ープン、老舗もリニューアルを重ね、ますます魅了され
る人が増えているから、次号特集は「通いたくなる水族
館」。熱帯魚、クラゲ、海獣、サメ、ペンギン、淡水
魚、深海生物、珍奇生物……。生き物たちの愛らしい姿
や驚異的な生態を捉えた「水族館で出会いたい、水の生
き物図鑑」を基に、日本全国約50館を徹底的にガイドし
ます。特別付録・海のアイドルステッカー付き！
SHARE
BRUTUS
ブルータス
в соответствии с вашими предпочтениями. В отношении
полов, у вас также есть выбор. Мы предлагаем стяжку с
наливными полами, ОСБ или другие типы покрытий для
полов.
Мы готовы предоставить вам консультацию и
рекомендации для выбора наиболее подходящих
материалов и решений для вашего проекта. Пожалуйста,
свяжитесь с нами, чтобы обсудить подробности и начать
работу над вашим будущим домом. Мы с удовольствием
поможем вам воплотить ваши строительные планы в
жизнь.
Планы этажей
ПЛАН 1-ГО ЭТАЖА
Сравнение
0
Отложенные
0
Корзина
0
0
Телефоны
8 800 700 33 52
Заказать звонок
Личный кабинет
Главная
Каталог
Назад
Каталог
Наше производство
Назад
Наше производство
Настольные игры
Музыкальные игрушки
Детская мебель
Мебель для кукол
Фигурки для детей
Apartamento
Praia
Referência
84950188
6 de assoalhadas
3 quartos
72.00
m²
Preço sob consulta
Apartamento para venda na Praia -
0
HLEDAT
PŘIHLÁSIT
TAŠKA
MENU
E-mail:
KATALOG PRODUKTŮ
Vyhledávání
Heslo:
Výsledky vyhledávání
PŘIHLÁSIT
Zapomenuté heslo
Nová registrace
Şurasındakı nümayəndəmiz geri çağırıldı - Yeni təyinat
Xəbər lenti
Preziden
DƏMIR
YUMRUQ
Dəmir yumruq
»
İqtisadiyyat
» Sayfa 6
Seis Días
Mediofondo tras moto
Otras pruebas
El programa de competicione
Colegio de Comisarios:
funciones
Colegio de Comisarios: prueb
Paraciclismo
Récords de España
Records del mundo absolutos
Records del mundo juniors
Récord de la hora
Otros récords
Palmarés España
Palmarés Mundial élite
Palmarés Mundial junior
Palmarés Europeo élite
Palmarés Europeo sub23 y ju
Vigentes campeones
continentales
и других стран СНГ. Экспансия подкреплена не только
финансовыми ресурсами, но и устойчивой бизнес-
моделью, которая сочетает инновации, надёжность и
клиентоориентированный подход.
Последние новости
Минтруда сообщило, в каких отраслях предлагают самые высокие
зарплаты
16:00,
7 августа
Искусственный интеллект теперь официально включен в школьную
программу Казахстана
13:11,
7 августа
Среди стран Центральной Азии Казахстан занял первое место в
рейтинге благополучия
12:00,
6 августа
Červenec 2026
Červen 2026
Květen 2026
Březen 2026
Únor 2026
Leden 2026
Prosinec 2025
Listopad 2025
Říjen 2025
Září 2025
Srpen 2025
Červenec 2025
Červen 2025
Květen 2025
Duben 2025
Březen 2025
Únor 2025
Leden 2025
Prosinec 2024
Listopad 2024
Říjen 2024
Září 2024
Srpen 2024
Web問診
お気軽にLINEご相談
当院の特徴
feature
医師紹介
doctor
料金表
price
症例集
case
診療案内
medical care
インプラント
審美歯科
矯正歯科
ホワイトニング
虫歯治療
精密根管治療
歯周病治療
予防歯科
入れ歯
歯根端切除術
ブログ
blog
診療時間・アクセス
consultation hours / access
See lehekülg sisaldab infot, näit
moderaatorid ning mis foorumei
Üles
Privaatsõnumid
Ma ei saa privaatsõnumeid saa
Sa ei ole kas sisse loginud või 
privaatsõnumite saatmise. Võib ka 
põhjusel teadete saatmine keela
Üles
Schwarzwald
---
WORK REQUEST: From the records above, determine how many lines hold "полов" and give only that number.

WRITTEN SOLUTION: 2